It’s packaging: the French ban on plastic packaging for fruits and vegetables begins | France
A law banning plastic packaging for a large number of fruits and vegetables goes into effect in France on New Year’s Day, to end what the government has called the “aberration” of overwrapped carrots, apples and bananas, such as environmental activists and exasperated buyers urge other countries to do the same.
Emmanuel Macron called the ban on plastic packaging for fresh produce a “real revolution” and said France was taking the lead globally with its law to phase out all single-use plastics by 2040.
Spain will ban plastic packaging for fruits and vegetables from 2023. For years, international activists have said unnecessary plastic packaging causes environmental damage and pollution at sea.
From New Year’s Day, France will ban supermarkets and other businesses from selling cucumbers wrapped in plastic and peppers, zucchini, eggplants and leeks in plastic wrappers. A total of 30 types of fruits and vegetables will be banned from plastic packaging, including bananas, pears, lemons, oranges and kiwis.
Packages over 1.5 kg will be exempt, as will chopped or processed fruit. Some varieties, including cherry tomatoes or red fruits like raspberries and blueberries, will have more time for growers to find alternatives to plastic, but plastic packaging will be phased out for all whole fruits and vegetables from here. 2026.

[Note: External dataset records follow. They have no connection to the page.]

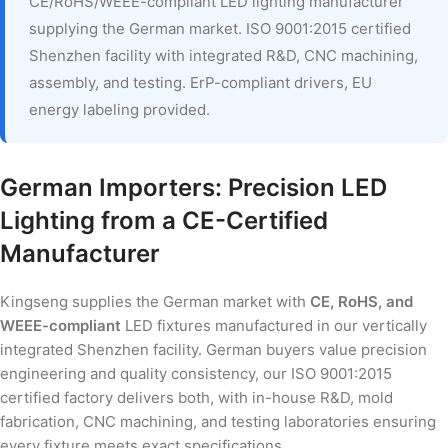
CE/RoHS/WEEE-compliant LED lighting manufacturer
supplying the German market. ISO 9001:2015 certified
Shenzhen facility with integrated R&D, CNC machining,
assembly, and testing. ErP-compliant drivers, EU
energy labeling provided.
German Importers: Precision LED
Lighting from a CE-Certified
Manufacturer
Kingseng supplies the German market with
CE, RoHS, and
WEEE-compliant
LED fixtures manufactured in our vertically
integrated Shenzhen facility. German buyers value precision
engineering and quality consistency, our ISO 9001:2015
certified factory delivers both, with in-house R&D, mold
fabrication, CNC machining, and testing laboratories ensuring
every fixture meets exact specifications.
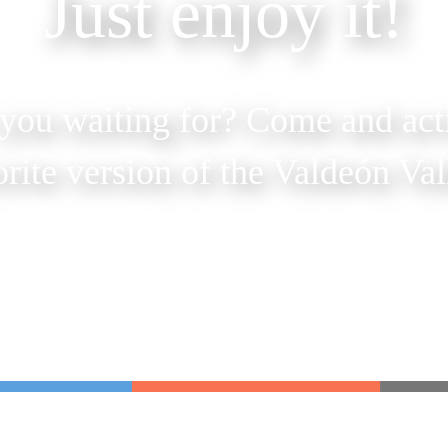
Just enjoy it!
you waiting for? Come and act
orite version of the Valdeón Val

With around 37% of fruits and vegetables sold packaged in plastic packaging in France in 2021, the government estimates that the ban will reduce more than one billion single-use plastic packaging items per year. The Environment Ministry said there must be restrictions on the “outrageous amount of single-use plastic in our daily lives.”
Fruits and vegetables wrapped in plastic layers have infuriated consumers not only in France but in neighboring countries. Almost three-quarters of Britons have experienced “anxiety, frustration or despair” about the amount of plastic that comes with their purchases and 59% believe that supermarkets and brands are not doing enough to offer refillable, reusable or unpackaged products, according to a survey commissioned by Friends of the Earth and City to Sea in June.
An Ifop poll for the World Wildlife Fund (WWF) France in 2019 found that 85% of people were in favor of banning single-use plastic products and packaging. More than 2 million people have signed a WWF petition calling on global governments to end the plastic pollution crisis. In angry social media posts, shoppers complained about what they saw as absurd packaging, like coconuts in multiple layers of plastic or isolated bananas in individual plastic bags.
Moïra Tourneur, head of advocacy at the NGO Zero Waste France, said the French law was a “good and appropriate” decision, even though she questioned what she called the “surprising” list of fruits and exempt vegetables given a longer transition time of at least another year before going without plastic. These include Brussels sprouts, spring onions, green beans, broccoli, mushrooms, peaches and apricots, some of which are already sold in bulk in many stores. Tourneur said: “The ban is fair and appropriate… Giving more time for certain fruits and vegetables is a bit of a shame. There is a climate emergency. People are aware of the need for urgent action on this issue. .
WWF France, which has campaigned on the impact of plastics on biodiversity and marine life in the Mediterranean and across the oceans, said it was important to welcome the law as “a positive step in the right direction” , while reminding governments that there was more work to be done. be done to end plastic pollution, including on microplastics.
Pierre Cannet, its director of advocacy and campaigns, said the law sends a positive message and “puts plastics at the heart of the national debate”. He added: “We must remain humble and vigilant in saying that there is still a long way to go. We are still very far from a plastic-free economy, and from all the necessary steps to eradicate plastic pollution.
Camilla Zerr, Friends of the Earth plastics activist for England, Wales and Northern Ireland, said: “I think this is a very good approach and I strongly urge the UK United to do the same and not to fall behind. “
She said that in the UK fruits such as bananas or apples wrapped in plastic wrappers were sometimes cheaper than those sold in bulk, which was “very problematic”.
Zerr added: “It’s interesting that in the UK the main brands sell packaged fruit and veg, but in convenience stores you can find a lot of loose fruit and veg, which proves that it is. possible to do without plastic.